The code for the project can be found in this Github repository.
Map 1. Animation showing the change in the top average sea surface temperatures by year, from the years 1950 to 2017. As it is expected, the area along the equator has the highest average temperatures. Notice how the year 1950 has more lower temperatures and more locations on the top average temperatures than the year 2017. Each year has the top 200,000 readings averaged by location. The animation is showing an increase in sea surface temperature. The area in the Red Sea and the Persian Gulf stand out as the hotter places across all years.
Change of the highest averages per year and per location
For the range of 67 years for which the yearly sea surface temperature average was calculated, the following chart shows how the highest averages has changed.
Chart 1. Each point is a map coordinate that had one of the 200’000 top temperature averages for each year. The highest average temperatures in 1950 are more spread and range almost from the low 20s to the mid 30s. As years increase, average temperatures increase and comprise a lower range ending in between the top 20s to the mid 30s. The lowest top averages (bottom points in each year) increase as well. This is why we see more blue colored areas in Map 1 for the year 1950 and a concentration of high temperatures in determined areas for the year 2017.
The following visualization shows how temperature behaves as a function of location using longitude and latitude values:
Chart 2. By changing the longitude there isn’t much change for each temperature point. Longitudes, the imaginary lines moving East to West around Earth don’t vary a lot. Latitudes (lines going North to South), on the other hand, show different temperatures according to the value. Latitudes on the equator have higher temperatures than those in the Northern and Southern Hemispheres.

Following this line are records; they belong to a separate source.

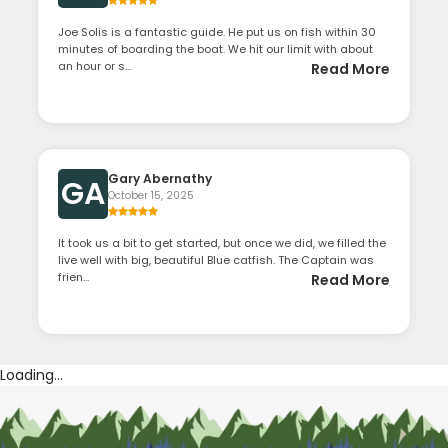
Joe Solis is a fantastic guide. He put us on fish within 30
minutes of boarding the boat. We hit our limit with about
an hour or s...
Read More
Gary Abernathy
GA
October 15, 2025
It took us a bit to get started, but once we did, we filled the
live well with big, beautiful Blue catfish. The Captain was
frien...
Read More
Loading...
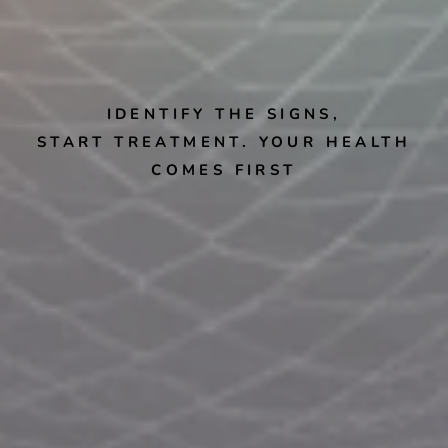
IDENTIFY THE SIGNS,
START TREATMENT. YOUR HEALTH
COMES FIRST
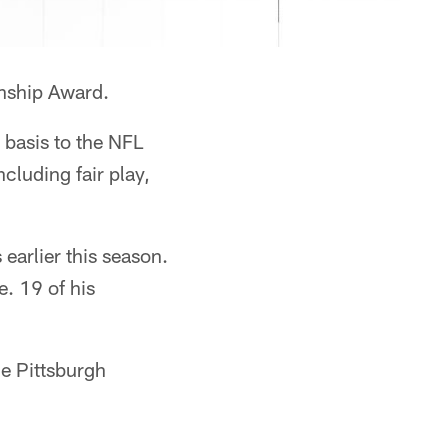
nship Award.
 basis to the NFL
cluding fair play,
arlier this season.
. 19 of his
he Pittsburgh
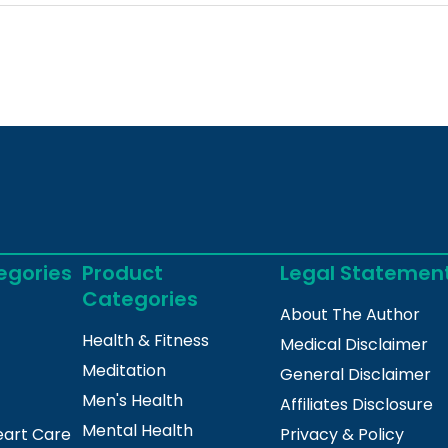
egories
Product
Legal Statemen
Categories
About The Author
Health & Fitness
Medical Disclaimer
Meditation
General Disclaimer
Men's Health
Affiliates Disclosure
Mental Health
eart Care
Privacy & Policy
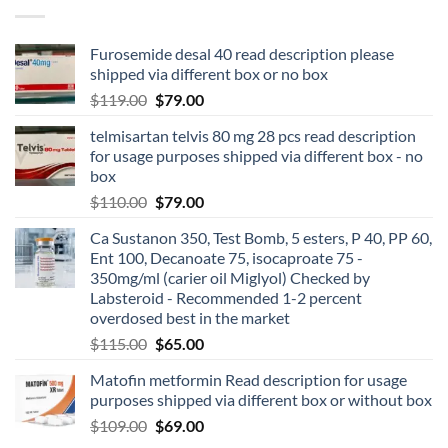
Furosemide desal 40 read description please
shipped via different box or no box
$
119.00
$
79.00
telmisartan telvis 80 mg 28 pcs read description
for usage purposes shipped via different box - no
box
$
110.00
$
79.00
Ca Sustanon 350, Test Bomb, 5 esters, P 40, PP 60,
Ent 100, Decanoate 75, isocaproate 75 -
350mg/ml (carier oil Miglyol) Checked by
Labsteroid - Recommended 1-2 percent
overdosed best in the market
$
115.00
$
65.00
Matofin metformin Read description for usage
purposes shipped via different box or without box
$
109.00
$
69.00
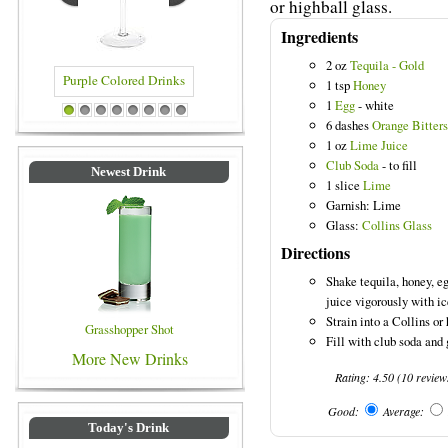
or highball glass.
Ingredients
2 oz
Tequila - Gold
1 tsp
Honey
1
Egg
- white
Purple Colored Drinks
Blue Colored Drinks
1
2
3
4
5
6
7
8
6 dashes
Orange Bitters
1 oz
Lime Juice
Club Soda
- to fill
Newest Drink
1 slice
Lime
Garnish: Lime
Glass:
Collins Glass
Directions
Shake tequila, honey, e
juice vigorously with ic
Strain into a Collins or 
Grasshopper Shot
Fill with club soda and 
More New Drinks
Rating:
4.50
(
10
review
Good:
Average:
Today's Drink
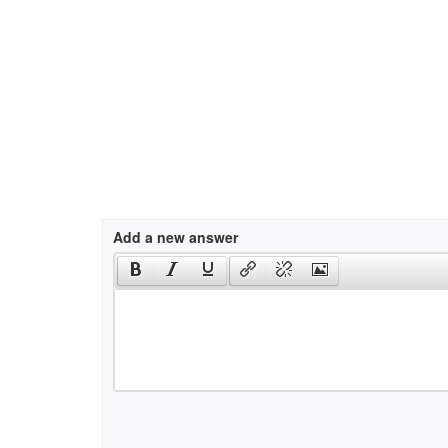
Add a new answer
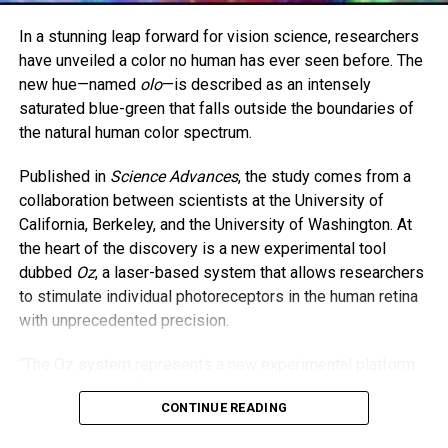
Brown is now set to begin work in a burns intensive care
In a stunning leap forward for vision science, researchers
unit. Butler, 48, will continue her work in psychiatric care.
have unveiled a color no human has ever seen before. The
new hue—named
olo
—is described as an intensely
The two women hope their story encourages others to
saturated blue-green that falls outside the boundaries of
never lose hope—and to consider the lifesaving power of
the natural human color spectrum.
organ donation.
Published in
Science Advances
, the study comes from a
“As parents, we always say we’d do anything for our
collaboration between scientists at the University of
children,” Butler said. “And I meant it—with all my heart.”
California, Berkeley, and the University of Washington. At
the heart of the discovery is a new experimental tool
dubbed
Oz
, a laser-based system that allows researchers
to stimulate individual photoreceptors in the human retina
with unprecedented precision.
“The Oz system represents a new experimental platform
in vision science,” the study states. It works by isolating
CONTINUE READING
and activating just one type of cone cell—specifically, the
M cones responsible for detecting green light—while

Methods of data collection for sea surface temperature
The temperature data was collected by different observation platforms using different methods. Here are the most used platforms and methods set appart.
Platforms used
Each platform is numbered in the NOAA database from 0 to 21 with the following legend:
- 0 : US Navy or “deck” log, or unknown
- 1 : merchant ship or foreign military
- 2 : ocean station vessel—off station or station proximity unknown
- 3 : ocean station vessel—on station
- 4 : lightship
- 5 : ship
- 6 : moored buoy
- 7 : drifting buoy
- 8 : ice buoy (note: currently unused)
- 9 : ice station (manned, including ships overwintering in ice)
- 10 : oceanographic station data (bottle and low-resolution CTD/XCTD data)
- 11 : mechanical/digital/micro bathythermograph (MBT)
- 12 : expendable bathythermograph (XBT)
- 13 : Coastal-Marine Automated Network (C-MAN) (NDBC operated)
- 14 : other coastal/island station
- 15 : fixed (or mobile) ocean platform (plat, rig)
- 16 : tide gauge
- 17 : high-resolution Conductivity-Temp.-Depth (CTD)/Expendable CTD (XCTD) 74
- 18 : profiling float
- 19 : undulating oceanographic recorder
- 20 : autonomous pinneped bathythermograph
- 21 : glider
With this information, we can examine which platforms were used for the collection of data for the sea surface temperature from the years 1950 to 2017.
Chart 3. Top 10 platforms used ordered by count and percentage.
Methods used
The methods used for data gathering are classified by NOAA as follows:
- 0 – bucket
- 1 – condenser inlet (intake)
- 2 – trailing thermistor
- 3 – hull contact sensor
- 4 – through hull sensor
- 5 – radiation thermometer
- 6 – bait tanks thermometer
- 7 – others
- 9 – unknown or non-bucket
- 10 – “implied” bucket (note: applicable to early ICOADS data)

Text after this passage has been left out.